Questar III BOCES celebrates Career and Technical Education Month®, an opportunity to showcase our students, while also recognizing the importance of our programs to the region and economy.

New York State is experiencing a skills gap. While 49% of New York jobs require skilled training – more education than high school, but less than a 4-year degree – only 37% of New Yorkers are trained at this level. Students enrolled in our CTE programs are learning the skills they need to help bridge this gap, while setting themselves up for successful careers in high-demand fields.

Be sure to follow us Facebook, Instagram, X, YouTube, and LinkedIn to hear more about our programs and stories like Emily’s below.

Questar III BOCES Nursing Assistant student Emily Carhart is a senior at Robert H. Gibson Technical School from Troy City School District. After seeing family members in the healthcare field, Emily was inspired to apply to the program. While she didn’t know exactly what she wanted to do within the field, she knew that Nursing would be a great start.
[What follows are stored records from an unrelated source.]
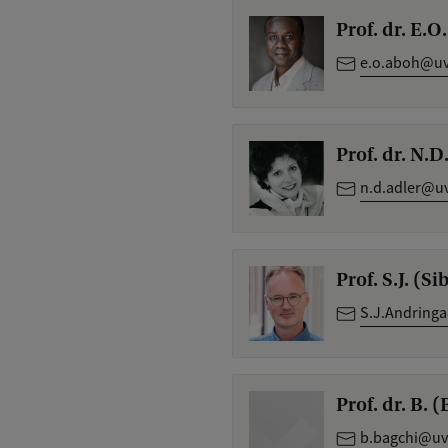
Prof. dr. E.
e.o.aboh@uv
Prof. dr. N.D
n.d.adler@uv
Prof. S.J. (S
S.J.Andring
Prof. dr. B. 
b.bagchi@uv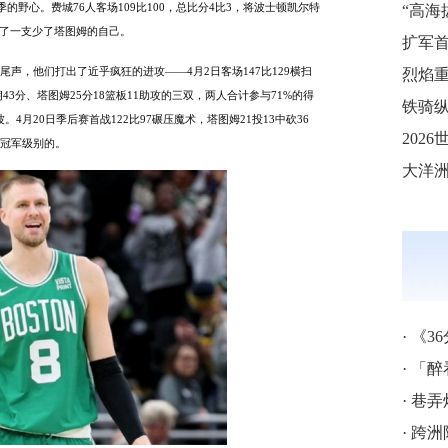
季的野心。费城76人客场109比100，总比分4比3，将波士顿凯尔特
给了一支少了塔图姆的自己。
尾声，他们打出了近乎疯狂的进攻
——4月2日客场147比129横扫
烈焰重
43分、塔图姆25分18篮板11助攻的三双，两人合计参与71%的得
铁骑纵
。4月20日季后赛首战122比97碾压魔术，塔图姆21投13中砍36
是冠军级别的。
·
《3
·
「醉
·
巷弄
·
跨洲附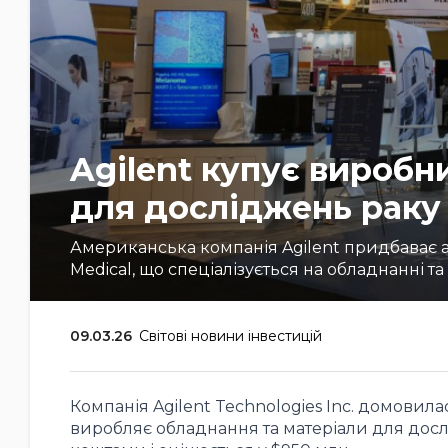
Agilent купує виробни
для досліджень раку 
Американська компанія Agilent придбаває 
Medical, що спеціалізується на обладнанні т
09.03.26
Світові новини інвестицій
Компанія Agilent Technologies Inc. домовила
виробляє обладнання та матеріали для дос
There are many benefits to joining a CTE program, including the certifications. Emily shared that she and her classmates have already received their Advanced CPR certification and will be prepared for the Certified Nursing Assistant exam following graduation.

“The biggest benefit to earning these certifications here is that they’re free,” said Emily. “We talk to CNAs at Van Rensselaer Manor during our clinicals, and they’ve shared that their program was expensive and short. Here, we get 10 months to learn the skills, meaning we’re learning everything more in-depth.”

At the beginning of the school year, students spent three days a week with classroom instruction and two days a week in their classroom lab, practicing on mannequins, themselves, and each other. All this work was to prepare them for in-person clinicals. Right now, students work with residents at Van Rensselaer Manor and next month will shift to the Eddy Heritage House.

“It was really exciting to get out into the real world and start our clinicals,” Emily said. “It’s a great feeling to know that we’re helping people and working hands-on. You still learn while you’re out there, but our classwork really prepared us to be there. It’s also nice to work with CNA’s who share the techniques they’ve picked up during their careers.”

The Nursing Assistant program comes with a lot of exposure. In addition to working with patients and CNAs in clinical, they also have a clinical teacher to learn from and their Questar III teacher, Ms. Ashley, an RN. Emily shared that having these professionals share their personal experiences with her and her classmates is helpful as they begin their healthcare journey.

To prepare students for life after high school, students focus on a variety of work readiness skills during their 12th grade ELA class. Emily shared that they are working on portfolios showcasing the hands-on skills they’ve learned, their certifications, resumes, and more. They also get to research and present on various healthcare careers to learn about more opportunities and place a big emphasis on communication skills. They learn how to speak professionally in interviews, as well as learn what interviewers want to hear.

“Being here makes you feel so much more prepared for college and the real world,” Emily stated. “You have that one step ahead when you apply because of your experience, and you overall have more confidence going into whatever career you choose for the future.”

Emily is a member of SkillsUSA where she is the Officer at Large. Through the chapter, she works with her peers to organize fundraisers for competitions and community service projects. But community service was nothing new for Emily.

“I’ve been involved in community service projects since second grade, it’s become second nature to me,” shared Emily. “I think it’s allowed me to see the world a little differently, and now I have the opportunity to carry that with me into a healthcare career.”

Emily has decided to pursue a healthcare career as a sonographer, leaning towards cardiac sonography. While she may not be staying on a nursing path, she does credit this program to exposing her to other healthcare fields, and still intends to work as a CNA while she’s in school. Emily will attend Hudson Valley Community College in the fall.

“Even if a student doesn’t know what they want to do, if there’s something at Questar III that interests them, they should try it,” Emily said. “No one can ever take your education away from you, it’s something that you’ll always have. Even if you don’t like it for a career, it might become useful to you later in life.”